Please output the section of the listing below that opens with the line containing "SOLICITA AQUÍ" and closes with the line containing "الإنكليزية أب", exactly and with nothing else.

-- Information provided follows --

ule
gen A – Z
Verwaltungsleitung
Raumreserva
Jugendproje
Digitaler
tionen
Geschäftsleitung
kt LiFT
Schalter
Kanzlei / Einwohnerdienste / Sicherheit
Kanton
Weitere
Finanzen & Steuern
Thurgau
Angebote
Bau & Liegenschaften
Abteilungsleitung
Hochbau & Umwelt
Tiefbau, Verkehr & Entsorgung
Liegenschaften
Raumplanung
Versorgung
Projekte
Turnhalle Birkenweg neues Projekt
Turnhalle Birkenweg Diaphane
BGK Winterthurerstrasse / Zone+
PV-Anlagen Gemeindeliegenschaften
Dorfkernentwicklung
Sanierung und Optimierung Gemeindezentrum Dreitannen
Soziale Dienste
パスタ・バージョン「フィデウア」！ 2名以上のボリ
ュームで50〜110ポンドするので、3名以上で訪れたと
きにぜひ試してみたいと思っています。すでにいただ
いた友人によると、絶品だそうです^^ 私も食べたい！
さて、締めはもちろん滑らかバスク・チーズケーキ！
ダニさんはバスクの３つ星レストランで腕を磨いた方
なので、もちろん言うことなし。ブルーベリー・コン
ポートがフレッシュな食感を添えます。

-- Information provided concluded --
-- Information provided follows --

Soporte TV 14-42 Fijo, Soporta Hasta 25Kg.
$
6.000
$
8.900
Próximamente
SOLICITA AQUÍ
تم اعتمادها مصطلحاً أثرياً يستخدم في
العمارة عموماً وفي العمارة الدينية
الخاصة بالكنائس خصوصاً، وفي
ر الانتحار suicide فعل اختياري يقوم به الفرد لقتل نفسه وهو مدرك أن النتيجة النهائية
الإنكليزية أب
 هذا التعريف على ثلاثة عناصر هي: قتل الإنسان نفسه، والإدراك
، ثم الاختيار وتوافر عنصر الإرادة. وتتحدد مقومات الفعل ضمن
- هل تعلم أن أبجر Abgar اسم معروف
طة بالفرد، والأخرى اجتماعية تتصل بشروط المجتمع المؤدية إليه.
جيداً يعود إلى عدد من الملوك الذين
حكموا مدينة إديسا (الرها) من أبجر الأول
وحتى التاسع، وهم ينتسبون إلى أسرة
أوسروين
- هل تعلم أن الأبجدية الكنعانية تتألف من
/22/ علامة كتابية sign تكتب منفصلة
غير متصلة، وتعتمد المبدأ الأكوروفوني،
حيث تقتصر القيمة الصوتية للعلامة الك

-- Information provided concluded --

Task output ::
SOLICITA AQUÍ
تم اعتمادها مصطلحاً أثرياً يستخدم في
العمارة عموماً وفي العمارة الدينية
الخاصة بالكنائس خصوصاً، وفي
ر الانتحار suicide فعل اختياري يقوم به الفرد لقتل نفسه وهو مدرك أن النتيجة النهائية
الإنكليزية أب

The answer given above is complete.